L'Invention de Morel
Quatrième de couverture
Dans une pénétrante introduction à ce roman, Jorge Luis Borges, un des plus grands écrivains et un des critiques les plus fins d'aujourd'hui, a souligné l'exceptionnel intérêt d'un ouvrage d'imagination pure, qui rompt délibérément avec une tradition que le roman psychologique paraissait avoir établie d'une manière inébranlable. Pour nous, cet intérêt se double d'un autre : nous avons le sentiment, en lisant Bioy Casares, d'avoir affaire à un écrivain sud-américain de très haute classe internationale. On a parlé, à propos de ce livre, de racines communes avec Edgar Poe, Robert-Louis Stevenson, Chesterton et même Jules Verne.
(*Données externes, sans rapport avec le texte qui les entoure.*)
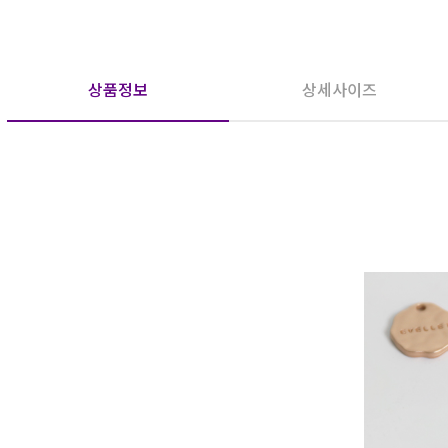
상품정보
상세사이즈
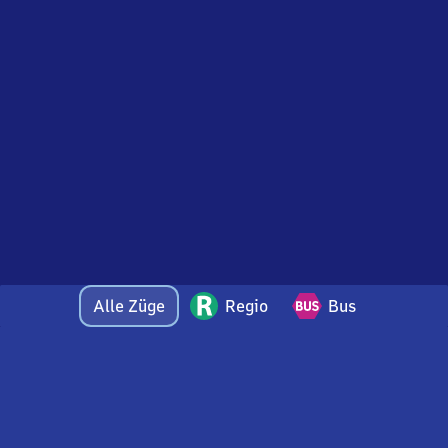
Alle Züge
Regio
Bus
Bei Fragen oder Feedback zu dieser Abfahrtstafel
wenden Sie sich gerne per E-Mail an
Les fidèles de la collection « Pavillons », qui ont particulièrement goûté le Désert des Tartares, pourront penser aussi à Dino Buzzati et, au delà de lui, à Kafka. Peu importe. L'essentiel est l'originalité propre à l'auteur. Et elle est incontestable. Cette invention de Morel, quelle est-elle ? Laissons au lecteur le plaisir de la découverte. Comme dans tous les récits de ce genre, ce qui compte, ici, c'est la puissance d'hallucination, le pouvoir d'obsession qui permet à l'auteur de s'assimiler le mythe qu'il a créé, au point d'y croire comme à une réalité véritable et, du même coup, d'en persuader son lecteur. Celui-ci, s'il veut être plus attentif, ne manquera pas de distinguer, tissé dans le récit fantastique, un autre thème d'une portée humaine et psychologique plus élevée : celui de l'idéalisation de la femme aimée. Peut-être n'aimons-nous jamais qu'une créature de notre esprit, et toute femme passionnément désirée n'a-t-elle pas plus de réalité concrète que Faustine.